I am not terribly outraged, upset, or appalled at Metta World Peace’s elbowing of James Harden, at least I can say that I am no more angry with him than with, say, Kevin Love for stepping on Luis Scola’s face or Ndamukong Suh for his Thanksgiving Day stomping of Evan Dietrich-Smith. These men all play physical games–and two of them are renowned for their physical play–so it is not surprising to see their emotions boil over. I am disappointed in their actions, but not inflamed. I do, however, find their responses to such acts unsettling. Love sprinted down the court as if it was natural to have Scola’s cheekbone between his shoe and the floor. And after the Lions Thanksgiving Day game against the Packers, Suh denied that he even stomped Dietrich-Smith despite video evidence to the contrary, and in the moments following his elbow to Harden, World Peace acted out a similar form of denial. All three failed, when everyone was watching, to demonstrate a raw form of responsibility that was both instinctive and uncoached.

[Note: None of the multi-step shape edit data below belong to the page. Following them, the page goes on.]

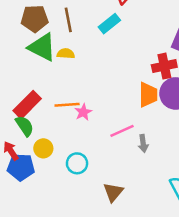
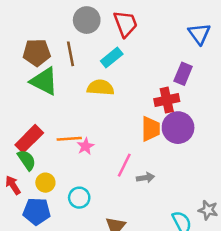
yellow semicircle: (66, 54) -> (100, 88), moved, size x1.5
pink line: (122, 131) -> (124, 165), turned -40
gray arrow: (143, 143) -> (145, 178), turned -91
blue pentagon: (21, 167) -> (37, 211), moved

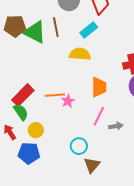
brown pentagon: (37, 53) -> (15, 26), moved
green triangle: (44, 81) -> (35, 32), moved
orange trapezoid: (150, 129) -> (99, 87), moved
cyan circle: (79, 198) -> (79, 146), moved

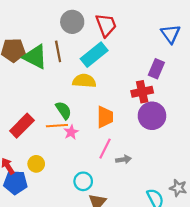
cyan rectangle: (89, 30) -> (94, 55), size x1.4
green semicircle: (21, 112) -> (63, 110), moved
blue pentagon: (29, 153) -> (15, 182), moved

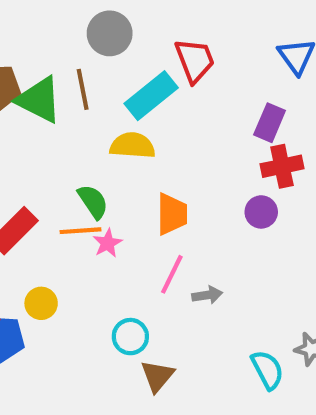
red trapezoid: (106, 25) -> (195, 60), moved
red cross: (142, 92) -> (282, 166), moved
purple circle: (152, 116) -> (261, 212), size x0.6

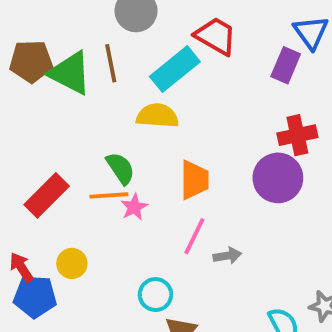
red trapezoid: (195, 60) -> (216, 36), turned -39
purple rectangle: (270, 123) -> (286, 65), moved
purple circle: (261, 212) -> (278, 178), size x1.6

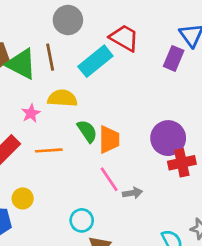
yellow semicircle: (157, 116) -> (62, 98), moved
red cross: (297, 135) -> (182, 163), moved
green semicircle: (120, 168) -> (87, 131), moved
pink star: (134, 207) -> (31, 113), moved
pink line: (194, 236) -> (109, 179), turned -60

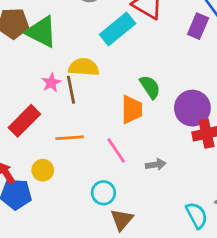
brown line: (50, 57) -> (71, 90), moved
green semicircle: (87, 131) -> (150, 87), moved
orange line: (49, 150) -> (70, 138), moved
pink line: (109, 179) -> (116, 150), moved

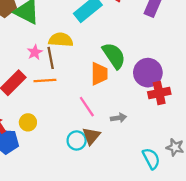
green semicircle: (150, 87) -> (114, 56), size x1.4
orange line: (70, 138) -> (45, 81), moved
brown triangle: (122, 220) -> (91, 136), moved

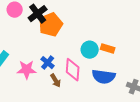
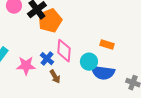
cyan circle: (90, 50) -> (89, 62), moved
pink diamond: (73, 70) -> (64, 51), moved

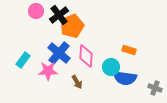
blue cross: (47, 59) -> (59, 53), moved, size x1.6

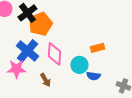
orange rectangle: (129, 50) -> (97, 48), turned -32
blue semicircle: (125, 78) -> (93, 76), size x0.6

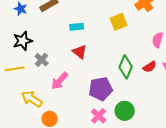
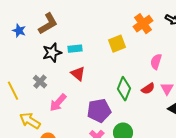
black star: (23, 41) -> (52, 53), moved
yellow line: (15, 69) -> (13, 91), turned 72

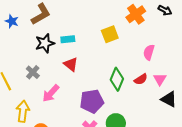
yellow arrow: (30, 121) -> (23, 111), turned 65

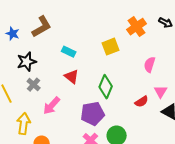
cyan rectangle: (68, 39) -> (69, 52), turned 32
black star: (45, 43) -> (27, 62), moved
green diamond: (117, 79) -> (106, 87), moved
red semicircle: (141, 79) -> (142, 102), moved

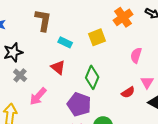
brown L-shape: (42, 27) -> (43, 20), moved, turned -50
cyan rectangle: (69, 52) -> (65, 42), moved
purple pentagon: (93, 114) -> (79, 104), turned 30

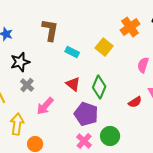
yellow square: (97, 37) -> (104, 47), turned -30
red triangle: (58, 67) -> (73, 84), moved

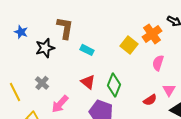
orange cross: (130, 27) -> (152, 34), moved
yellow square: (104, 47) -> (129, 45), moved
black star: (20, 62) -> (45, 48), moved

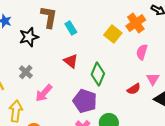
cyan rectangle: (87, 50) -> (71, 28), moved, turned 32
red triangle: (88, 82) -> (71, 61), moved

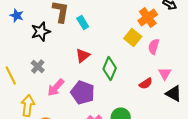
yellow square: (113, 34) -> (133, 38), moved
red triangle: (71, 61) -> (83, 56), turned 42
purple pentagon: (85, 101) -> (83, 93), moved

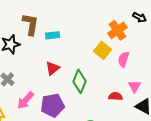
cyan rectangle: (83, 23) -> (52, 35), turned -64
red semicircle: (146, 84) -> (115, 96), turned -144
purple pentagon: (83, 93) -> (52, 105), turned -30

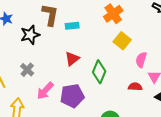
orange cross: (117, 30) -> (113, 14), moved
pink semicircle: (123, 59) -> (141, 60), moved

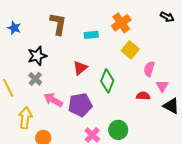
cyan rectangle: (72, 26) -> (91, 35), moved
black star: (30, 35) -> (37, 56), moved
pink arrow: (45, 91) -> (53, 100), turned 78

When a friend or a loved one is attempting to make a difficult change in their life, remorse is often a catalyst; however, in the case of many professional athletes the guilt-laden apology often comes ripe with insincerity. Metta World Peace offered up an ill-worded apology after the game, in which he apologized in a manner that implicated Harden’s head just as much as his own elbow, and I find this more perplexing than if he hadn’t said anything at all. It seems to me that in apologizing for the unfortunate sequence of events that put James Harden in the path of his elbow Metta World Peace unraveled his own story and possibly his own abilities to truly deal with his anger. In all of his development and efforts to grow, Metta World Peace’s response to feeling his elbow plow through another human being’s skull, intentional or not, was to keep running down the court, fists pumping, lungs screaming, unable to think outside of the moment, unable to stop and see what his own recklessness had wrought, unable to apologize, which if the elbow had been unintentional would have been the easiest thing to do. Instead, he acted out the part of a comic book fiend on a rampage.
And when the cameras caught Ron Artest explaining himself to the refs, he mimed a timid Tarzan–there was no wildly swung elbow in his explanation of why Harden lay face down on the ground–and whether by omission or delusion, it was clear that Metta World Peace is a man unable to handle the sad truth that, in his life, the shadow of violence is never too far removed from the light of the present.